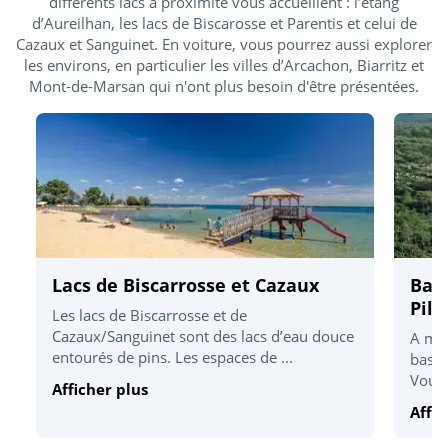
différents lacs à proximité vous accueillent : l’étang
d’Aureilhan, les lacs de Biscarosse et Parentis et celui de
Cazaux et Sanguinet. En voiture, vous pourrez aussi explorer
les environs, en particulier les villes d’Arcachon, Biarritz et
Mont-de-Marsan qui n'ont plus besoin d'être présentées.
Lacs de Biscarrosse et Cazaux
Bass
Pila
Les lacs de Biscarrosse et de
Cazaux/Sanguinet sont des lacs d’eau douce
A moi
entourés de pins. Les espaces de ...
bassi
Vous 
Afficher plus
Affic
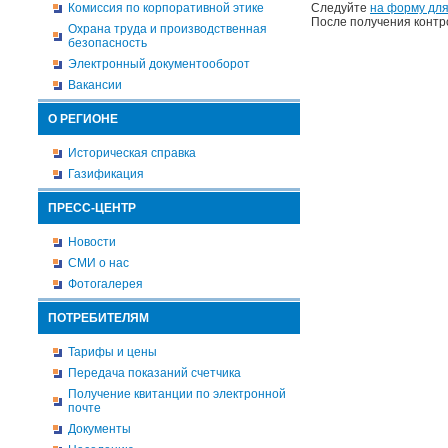
Комиссия по корпоративной этике
Следуйте
на форму для
После получения контр
Охрана труда и производственная
безопасность
Электронный документооборот
Вакансии
О РЕГИОНЕ
Историческая справка
Газификация
ПРЕСС-ЦЕНТР
Новости
СМИ о нас
Фотогалерея
ПОТРЕБИТЕЛЯМ
Тарифы и цены
Передача показаний счетчика
Получение квитанции по электронной
почте
Документы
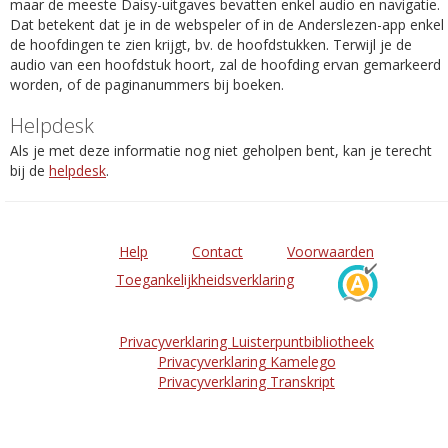
maar de meeste Daisy-uitgaves bevatten enkel audio en navigatie.
Dat betekent dat je in de webspeler of in de Anderslezen-app enkel
de hoofdingen te zien krijgt, bv. de hoofdstukken. Terwijl je de
audio van een hoofdstuk hoort, zal de hoofding ervan gemarkeerd
worden, of de paginanummers bij boeken.
Helpdesk
Als je met deze informatie nog niet geholpen bent, kan je terecht
bij de
helpdesk
.
Help
Contact
Voorwaarden
Toegankelijkheidsverklaring
Privacyverklaring Luisterpuntbibliotheek
Privacyverklaring Kamelego
Privacyverklaring Transkript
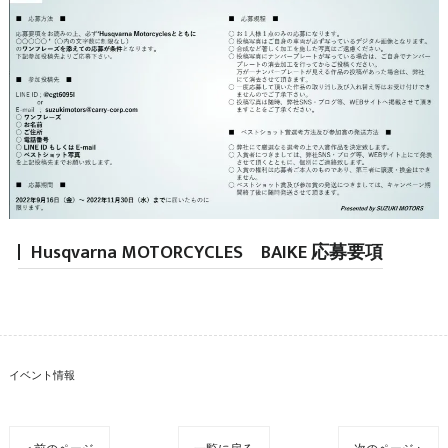
Husqvarna MOTORCYCLES BAIKE 応募要項
イベント情報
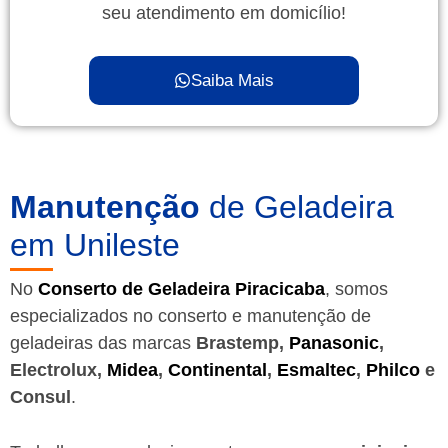
seu atendimento em domicílio!
Saiba Mais
Manutenção
de Geladeira
em Unileste
No
Conserto de Geladeira Piracicaba
, somos
especializados no conserto e manutenção de
geladeiras das marcas
Brastemp,
Panasonic
,
Electrolux,
Midea
,
Continental
,
Esmaltec
,
Philco
e
Consul
.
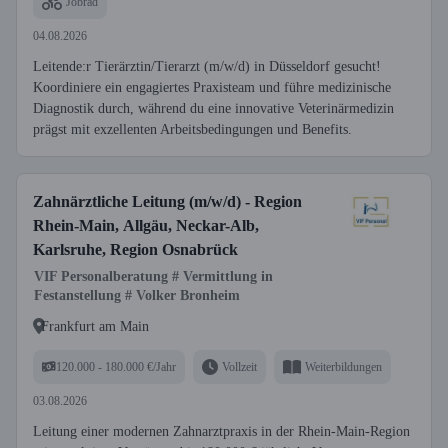
Jobrad
04.08.2026
Leitende:r Tierärztin/Tierarzt (m/w/d) in Düsseldorf gesucht!
Koordiniere ein engagiertes Praxisteam und führe medizinische
Diagnostik durch, während du eine innovative Veterinärmedizin
prägst mit exzellenten Arbeitsbedingungen und Benefits.
Zahnärztliche Leitung (m/w/d) - Region
Rhein-Main, Allgäu, Neckar-Alb,
Karlsruhe, Region Osnabrück
VIF Personalberatung # Vermittlung in
Festanstellung # Volker Bronheim
Frankfurt am Main
120.000 - 180.000 €/Jahr
Vollzeit
Weiterbildungen
03.08.2026
Leitung einer modernen Zahnarztpraxis in der Rhein-Main-Region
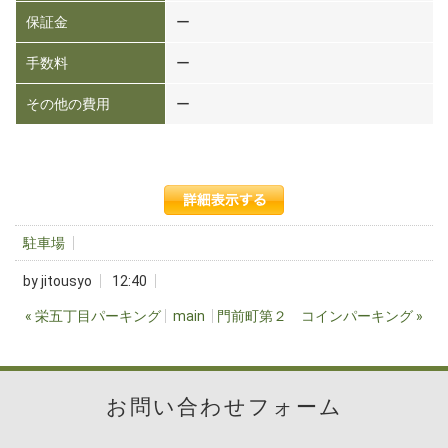
保証金
ー
手数料
ー
その他の費用
ー
駐車場
by
jitousyo
12:40
«
栄五丁目パーキング
main
門前町第２ コインパーキング
»
お問い合わせフォーム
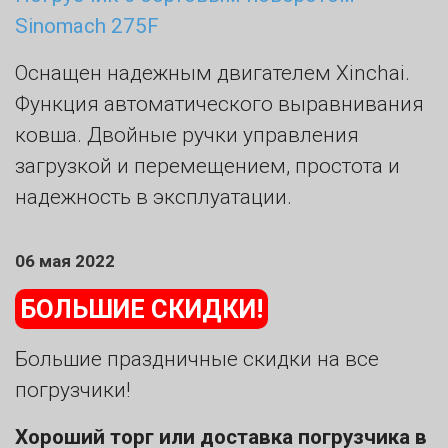
Sinomach 275F
Оснащен надежным двигателем Xinchai.
Функция автоматического выравнивания
ковша. Двойные ручки управления
загрузкой и перемещением, простота и
надежность в эксплуатации.
06 мая 2022
БОЛЬШИЕ СКИДКИ!
Большие праздничные скидки на все
погрузчики!
Хороший торг или доставка погрузчика в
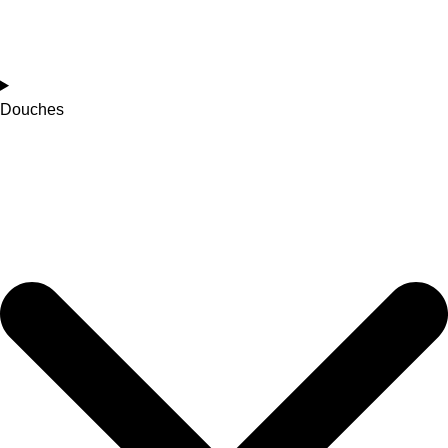
Douches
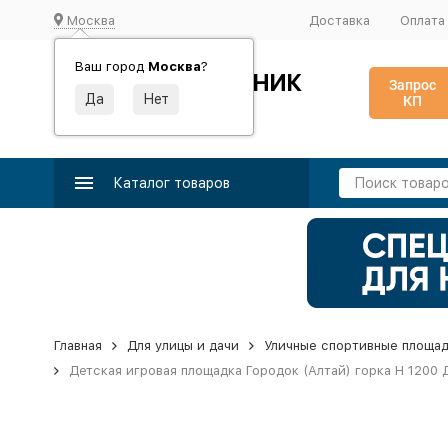
Москва
Доставка
Оплата
Ваш город
Москва
?
ИДЕАЛЬНЫЙ ТУРНИК
Запрос
КП
Производство и поставка спортивного оборудования
Каталог товаров
Главная
Для улицы и дачи
Уличные спортивные площа
Детская игровая площадка Городок (Алтай) горка Н 1200 Д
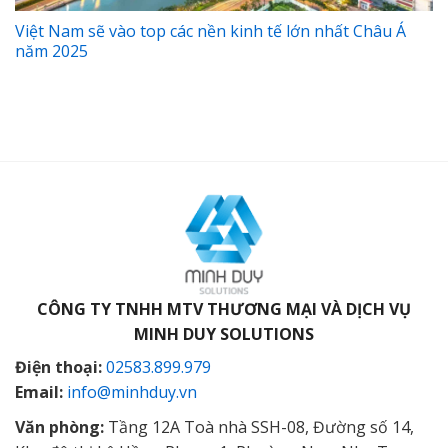
Việt Nam sẽ vào top các nền kinh tế lớn nhất Châu Á
năm 2025
CÔNG TY TNHH MTV THƯƠNG MẠI VÀ DỊCH VỤ
MINH DUY SOLUTIONS
Điện thoại:
02583.899.979
Email:
info@minhduy.vn
Văn phòng:
Tầng 12A Toà nhà SSH-08, Đường số 14,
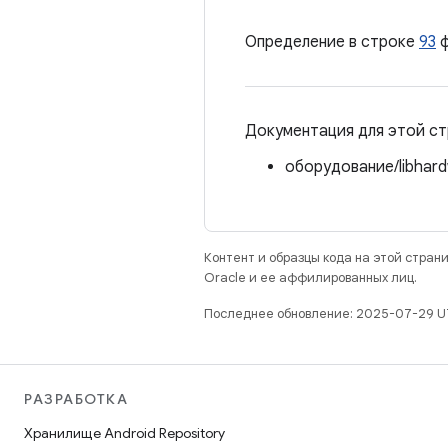
Определение в строке
93
ф
Документация для этой ст
оборудование/libhard
Контент и образцы кода на этой стра
Oracle и ее аффилированных лиц.
Последнее обновление: 2025-07-29 U
РАЗРАБОТКА
Хранилище Android Repository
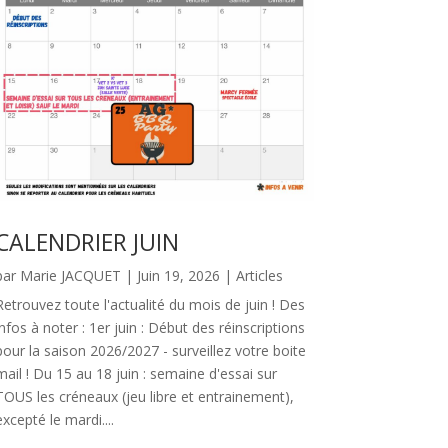
CALENDRIER JUIN
par
Marie JACQUET
|
Juin 19, 2026
|
Articles
Retrouvez toute l'actualité du mois de juin ! Des
infos à noter : 1er juin : Début des réinscriptions
pour la saison 2026/2027 - surveillez votre boite
mail ! Du 15 au 18 juin : semaine d'essai sur
TOUS les créneaux (jeu libre et entrainement),
excepté le mardi....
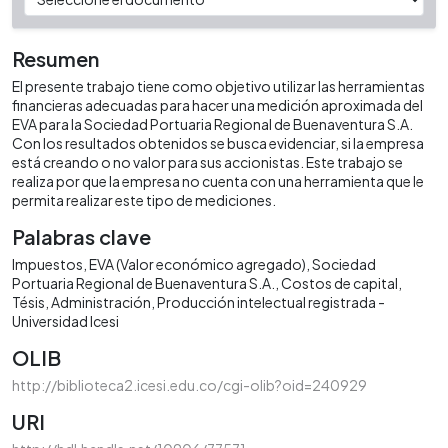
Resumen
El presente trabajo tiene como objetivo utilizar las herramientas
financieras adecuadas para hacer una medición aproximada del
EVA para la Sociedad Portuaria Regional de Buenaventura S.A.
Con los resultados obtenidos se busca evidenciar, si la empresa
está creando o no valor para sus accionistas. Este trabajo se
realiza por que la empresa no cuenta con una herramienta que le
permita realizar este tipo de mediciones.
Palabras clave
Impuestos
EVA (Valor económico agregado)
Sociedad
Portuaria Regional de Buenaventura S.A.
Costos de capital
Tésis
Administración
Producción intelectual registrada -
Universidad Icesi
OLIB
http://biblioteca2.icesi.edu.co/cgi-olib?oid=240929
URI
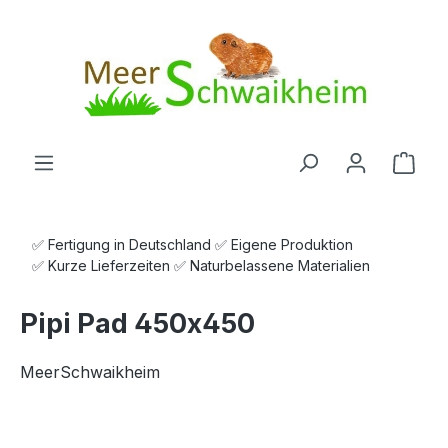
Zum Hauptinhalt springen
Ware
✅ Fertigung in Deutschland ✅ Eigene Produktion
✅ Kurze Lieferzeiten ✅ Naturbelassene Materialien
Pipi Pad 450x450
MeerSchwaikheim
Bildergalerie überspringen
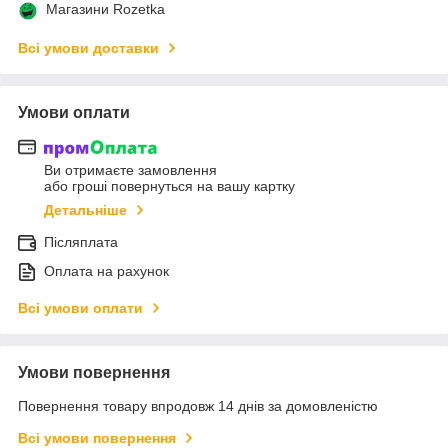
Магазини Rozetka
Всі умови доставки
Умови оплати
Ви отримаєте замовлення
або гроші повернуться на вашу картку
Детальніше
Післяплата
Оплата на рахунок
Всі умови оплати
Умови повернення
Повернення товару впродовж 14 днів за домовленістю
Всі умови повернення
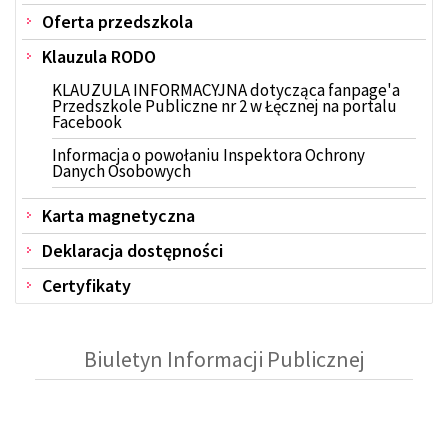
Oferta przedszkola
Klauzula RODO
KLAUZULA INFORMACYJNA dotycząca fanpage'a
Przedszkole Publiczne nr 2 w Łęcznej na portalu
Facebook
Informacja o powołaniu Inspektora Ochrony
Danych Osobowych
Karta magnetyczna
Deklaracja dostępności
Certyfikaty
Biuletyn Informacji Publicznej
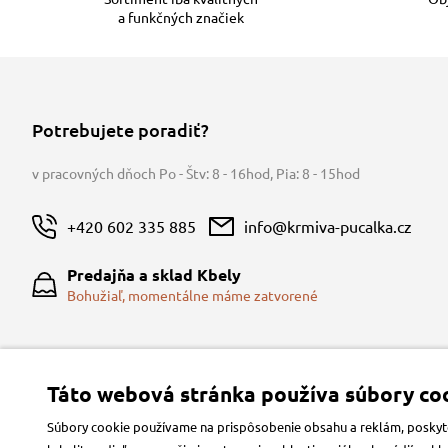
a funkčných značiek
Potrebujete poradiť?
v pracovných dňoch Po - Štv: 8 - 16hod
,
Pia: 8 - 15hod
+420 602 335 885
info@krmiva-pucalka.cz
Predajňa a sklad Kbely
Bohužiaľ, momentálne máme zatvorené
Táto webová stránka používa súbory coo
Súbory cookie používame na prispôsobenie obsahu a reklám, poskytov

## Exercise instructions
In the material above, which lines fall between the one holding "Получение квитанции по электронной" and the one holding "Детская игровая площадка", inclusive? Print exactly those, with the pictures left out.

## Task output
Получение квитанции по электронной
почте
Документы
maar de meeste Daisy-uitgaves bevatten enkel audio en navigatie.
Dat betekent dat je in de webspeler of in de Anderslezen-app enkel
de hoofdingen te zien krijgt, bv. de hoofdstukken. Terwijl je de
audio van een hoofdstuk hoort, zal de hoofding ervan gemarkeerd
worden, of de paginanummers bij boeken.
Helpdesk
Als je met deze informatie nog niet geholpen bent, kan je terecht
bij de
helpdesk
.
Help
Contact
Voorwaarden
Toegankelijkheidsverklaring
Privacyverklaring Luisterpuntbibliotheek
Privacyverklaring Kamelego
Privacyverklaring Transkript
Husqvarna MOTORCYCLES BAIKE 応募要項
イベント情報
seu atendimento em domicílio!
Saiba Mais
Manutenção
de Geladeira
em Unileste
No
Conserto de Geladeira Piracicaba
, somos
especializados no conserto e manutenção de
geladeiras das marcas
Brastemp,
Panasonic
,
Electrolux,
Midea
,
Continental
,
Esmaltec
,
Philco
e
Consul
.
Jobrad
04.08.2026
Leitende:r Tierärztin/Tierarzt (m/w/d) in Düsseldorf gesucht!
Koordiniere ein engagiertes Praxisteam und führe medizinische
Diagnostik durch, während du eine innovative Veterinärmedizin
prägst mit exzellenten Arbeitsbedingungen und Benefits.
Zahnärztliche Leitung (m/w/d) - Region
Rhein-Main, Allgäu, Neckar-Alb,
Karlsruhe, Region Osnabrück
VIF Personalberatung # Vermittlung in
Festanstellung # Volker Bronheim
Frankfurt am Main
120.000 - 180.000 €/Jahr
Vollzeit
Weiterbildungen
03.08.2026
Leitung einer modernen Zahnarztpraxis in der Rhein-Main-Region
保証金
ー
手数料
ー
その他の費用
ー
駐車場
by
jitousyo
12:40
«
栄五丁目パーキング
main
門前町第２ コインパーキング
»
お問い合わせフォーム
Sinomach 275F
Оснащен надежным двигателем Xinchai.
Функция автоматического выравнивания
ковша. Двойные ручки управления
загрузкой и перемещением, простота и
надежность в эксплуатации.
06 мая 2022
БОЛЬШИЕ СКИДКИ!
Большие праздничные скидки на все
погрузчики!
Хороший торг или доставка погрузчика в
Douches
Москва
Доставка
Оплата
Ваш город
Москва
?
ИДЕАЛЬНЫЙ ТУРНИК
Запрос
КП
Производство и поставка спортивного оборудования
Каталог товаров
Главная
Для улицы и дачи
Уличные спортивные площа
Детская игровая площадка Городок (Алтай) горка Н 1200 Д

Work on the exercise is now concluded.